Stratégie de contenu : la quête des moments collectifs

Face à une tendance sociétale de fond que Cyril Frank qualifie d’« archipélisation de la société », le rôle historique de la télévision comme créateur de moments collectifs devient un atout stratégique majeur. Alors que les algorithmes favorisent l’individualisation, l’enjeu pour les chaînes est de savoir recréer de la synchronicité, de rassembler les publics autour d’expériences partagées qui génèrent de la conversation et du lien social.

Dans ce contexte, les grands évènements en direct, les formats de divertissement structurants ainsi que la convergence avec les créateurs web, sont des leviers importants pour recréer ce lien.

Redéfinir ce qu’est la télévision

À l’horizon des cinq prochaines années, la question de l’évolution du secteur n’est pas seulement terminologique.
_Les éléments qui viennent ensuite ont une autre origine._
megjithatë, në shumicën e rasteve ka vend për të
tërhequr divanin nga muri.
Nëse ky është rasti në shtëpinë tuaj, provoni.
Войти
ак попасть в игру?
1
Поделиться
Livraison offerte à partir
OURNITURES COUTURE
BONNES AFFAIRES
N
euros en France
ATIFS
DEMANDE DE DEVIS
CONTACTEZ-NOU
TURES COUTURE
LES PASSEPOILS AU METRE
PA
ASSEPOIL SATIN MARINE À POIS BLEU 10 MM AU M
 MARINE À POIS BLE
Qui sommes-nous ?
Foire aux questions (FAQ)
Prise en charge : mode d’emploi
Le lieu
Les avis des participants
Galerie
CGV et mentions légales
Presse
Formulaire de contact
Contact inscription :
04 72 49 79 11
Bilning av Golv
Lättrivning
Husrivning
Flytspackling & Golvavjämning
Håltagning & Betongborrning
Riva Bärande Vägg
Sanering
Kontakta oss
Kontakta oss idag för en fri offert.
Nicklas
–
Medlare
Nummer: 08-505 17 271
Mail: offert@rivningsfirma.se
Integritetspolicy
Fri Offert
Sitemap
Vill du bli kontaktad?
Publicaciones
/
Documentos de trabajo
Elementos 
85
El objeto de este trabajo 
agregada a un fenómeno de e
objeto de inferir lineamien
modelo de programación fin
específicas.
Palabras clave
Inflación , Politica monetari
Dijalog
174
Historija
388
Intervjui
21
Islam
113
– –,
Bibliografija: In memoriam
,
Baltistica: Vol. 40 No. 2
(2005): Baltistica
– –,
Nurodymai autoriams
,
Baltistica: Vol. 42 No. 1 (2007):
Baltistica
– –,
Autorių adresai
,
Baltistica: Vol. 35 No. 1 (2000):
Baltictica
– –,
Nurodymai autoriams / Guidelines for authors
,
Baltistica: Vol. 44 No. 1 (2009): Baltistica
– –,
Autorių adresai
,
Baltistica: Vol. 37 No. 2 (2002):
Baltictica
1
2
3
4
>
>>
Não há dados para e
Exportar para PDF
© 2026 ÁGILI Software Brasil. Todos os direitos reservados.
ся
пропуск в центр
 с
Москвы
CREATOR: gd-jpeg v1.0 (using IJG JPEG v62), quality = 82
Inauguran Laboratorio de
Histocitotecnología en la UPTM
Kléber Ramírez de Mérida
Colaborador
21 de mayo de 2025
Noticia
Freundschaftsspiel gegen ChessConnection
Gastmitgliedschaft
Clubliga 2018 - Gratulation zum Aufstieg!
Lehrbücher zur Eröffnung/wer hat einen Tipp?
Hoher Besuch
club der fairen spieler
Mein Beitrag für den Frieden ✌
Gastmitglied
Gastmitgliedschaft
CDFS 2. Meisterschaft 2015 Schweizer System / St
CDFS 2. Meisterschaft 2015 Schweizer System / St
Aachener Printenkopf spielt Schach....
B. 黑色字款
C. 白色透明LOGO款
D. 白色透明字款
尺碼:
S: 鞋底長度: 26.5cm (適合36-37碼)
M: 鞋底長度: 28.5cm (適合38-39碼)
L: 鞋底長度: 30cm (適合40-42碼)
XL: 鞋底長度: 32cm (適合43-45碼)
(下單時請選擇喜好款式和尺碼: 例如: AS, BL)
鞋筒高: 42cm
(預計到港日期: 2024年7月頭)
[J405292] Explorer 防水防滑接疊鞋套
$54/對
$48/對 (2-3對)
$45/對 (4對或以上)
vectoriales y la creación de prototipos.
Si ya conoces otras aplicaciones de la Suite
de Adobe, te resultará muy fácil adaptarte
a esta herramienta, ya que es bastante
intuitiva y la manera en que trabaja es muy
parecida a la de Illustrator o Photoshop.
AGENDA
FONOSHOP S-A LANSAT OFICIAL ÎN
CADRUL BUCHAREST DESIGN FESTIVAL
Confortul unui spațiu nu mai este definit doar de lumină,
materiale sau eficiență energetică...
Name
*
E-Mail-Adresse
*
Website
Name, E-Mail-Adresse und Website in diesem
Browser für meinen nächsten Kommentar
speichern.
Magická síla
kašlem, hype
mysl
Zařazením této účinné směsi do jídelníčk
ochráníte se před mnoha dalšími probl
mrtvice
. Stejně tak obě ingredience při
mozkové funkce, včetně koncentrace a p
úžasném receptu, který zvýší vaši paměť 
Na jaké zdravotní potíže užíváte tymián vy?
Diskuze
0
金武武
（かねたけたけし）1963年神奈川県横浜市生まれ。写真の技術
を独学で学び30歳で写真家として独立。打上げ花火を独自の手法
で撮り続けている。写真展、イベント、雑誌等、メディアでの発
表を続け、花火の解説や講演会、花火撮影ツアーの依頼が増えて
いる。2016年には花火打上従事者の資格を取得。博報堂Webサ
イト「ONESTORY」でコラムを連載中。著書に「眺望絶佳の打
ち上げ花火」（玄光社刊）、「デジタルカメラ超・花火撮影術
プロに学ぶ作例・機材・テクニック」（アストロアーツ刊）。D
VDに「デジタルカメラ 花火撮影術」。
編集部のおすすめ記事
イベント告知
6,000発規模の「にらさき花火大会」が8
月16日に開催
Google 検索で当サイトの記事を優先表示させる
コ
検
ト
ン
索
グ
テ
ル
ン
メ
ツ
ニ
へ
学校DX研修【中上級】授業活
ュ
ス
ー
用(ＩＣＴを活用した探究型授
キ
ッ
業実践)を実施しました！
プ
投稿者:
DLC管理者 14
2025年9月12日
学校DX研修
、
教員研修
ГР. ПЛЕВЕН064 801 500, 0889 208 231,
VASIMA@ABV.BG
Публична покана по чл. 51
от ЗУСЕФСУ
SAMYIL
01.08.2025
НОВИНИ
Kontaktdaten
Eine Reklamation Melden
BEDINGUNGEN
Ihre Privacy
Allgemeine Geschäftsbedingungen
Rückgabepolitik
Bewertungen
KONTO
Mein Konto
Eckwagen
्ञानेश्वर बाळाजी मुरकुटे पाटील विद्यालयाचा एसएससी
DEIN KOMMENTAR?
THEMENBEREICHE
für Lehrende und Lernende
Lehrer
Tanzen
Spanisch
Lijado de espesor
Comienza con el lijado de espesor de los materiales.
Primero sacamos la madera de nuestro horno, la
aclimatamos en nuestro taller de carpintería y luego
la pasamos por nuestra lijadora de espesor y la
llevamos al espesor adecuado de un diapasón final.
La distinction entre « télévision » et « vidéo » reflète des modèles économiques, des usages et des stratégies fondamentalement différents qui façonneront le paysage médiatique. La question n’est pas de savoir si un univers remplacera l’autre, mais comment ils coexisteront et s’influenceront.

Dans ce contexte, les futurs rapports de force et modèles économiques seront marqués par une hybridation croissante :

  • L’émergence des constructeurs de TV comme « gatekeepers » : Julia Luczak-Rougeaux anticipe que les fabricants de Smart TV, via leurs systèmes d’exploitation (OS), pourraient devenir les nouvelles portes d’entrée vers les contenus.
  • L’hybridation des usages : Les frontières s’estompent à mesure que des plateformes comme YouTube et Twitch sont de plus en plus consommées sur l’écran de télévision du salon, traditionnellement réservé aux contenus « premium ».
  • L’innovation publicitaire « multi-device » : De nouveaux formats, comme les QR codes à scanner ou les pause ads (publicité qui apparaît lors d’une pause), créent une synergie directe entre le téléviseur et le smartphone, ouvrant de nouvelles opportunités.